Respecto a los “secretarios particulares” como en tantos otros aspectos de la vida de la Iglesia, Francisco ha sido revolucionario. Desde siempre el Papa ha denunciado el “carrierismo” en el seno de la Iglesia; es decir, la puja clerical interna por quedar siempre bien parado y alcanzar sucesivamente posiciones de mayor relevancia. Una manifestación de ello es que cambia con frecuencia de Secretario Particular, de modo que no haya ninguna figura que se vincule estrechamente a su persona, como lo fueron Dziwisz para san Juan Pablo II y Gänswein para Benedicto XVI. Digamos que vive la clásica consigna: “que todos te conozcan, que nadie te abarque.” Hasta el momento de redactar estas líneas han sido secretarios particulares suyos: Alfred Xuereb, Fabián Pedacchio Leaniz, Gonzalo Aemilius S.J. y Daniel Pellizon.

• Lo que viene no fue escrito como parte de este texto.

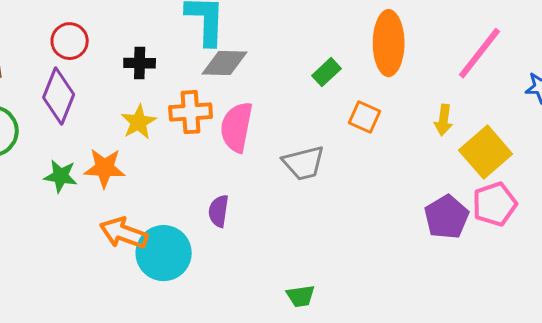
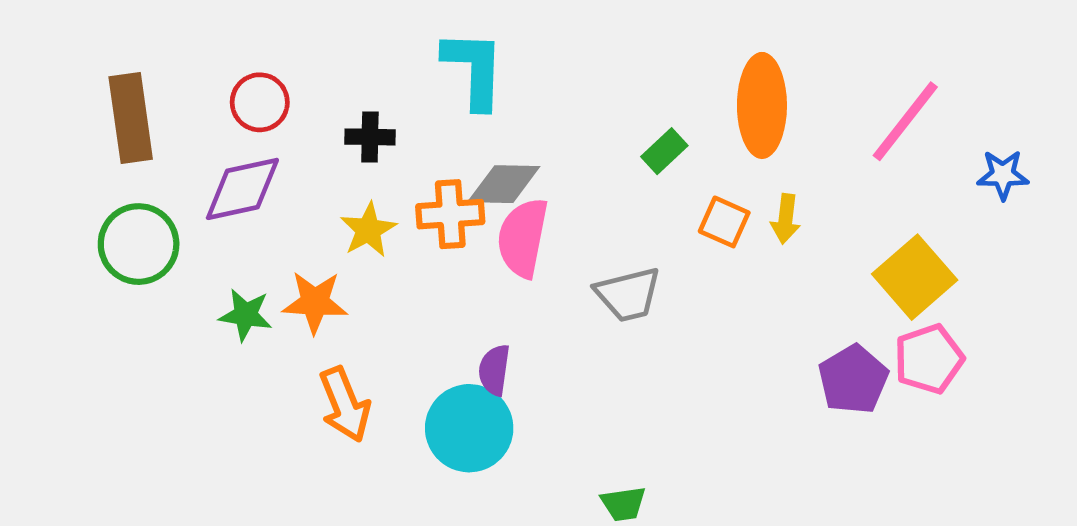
gray diamond: (225, 63) -> (504, 184), moved
purple diamond: (59, 96) -> (242, 189), turned 56
yellow arrow: (444, 120) -> (786, 219), moved
orange arrow: (124, 233) -> (345, 405), turned -132
cyan circle: (164, 253) -> (469, 428), moved

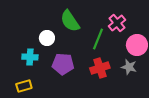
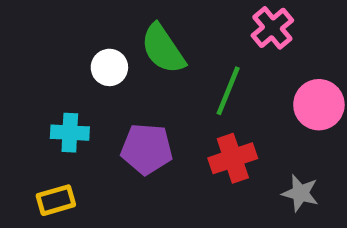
pink cross: (117, 23) -> (272, 28), moved
white circle: (47, 38) -> (109, 67), moved
gray star: (129, 67) -> (300, 193), moved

A quienes recordamos con cariño y admiración a Benedicto XVI no nos resta sino tener un profundo agradecimiento a quien fuera su más estrecho colaborador durante 20 años, y manifestarlo orando por él, para que pueda vivir, con garbo y paz, esta nueva etapa de su vida, de forma que encuentre la felicidad. Finalmente, lo importante en la vida y en la Iglesia no es ocupar cargos y puestos de responsabilidad, sino amar y saberse amados. La Iglesia, de hecho, es una realidad sobrenatural, que se asemeja más a una familia que a una estructura jurídica jerárquica, en la que algunos buscan afanosamente encontrar una buena colocación, como si fuera una estructura puramente humana.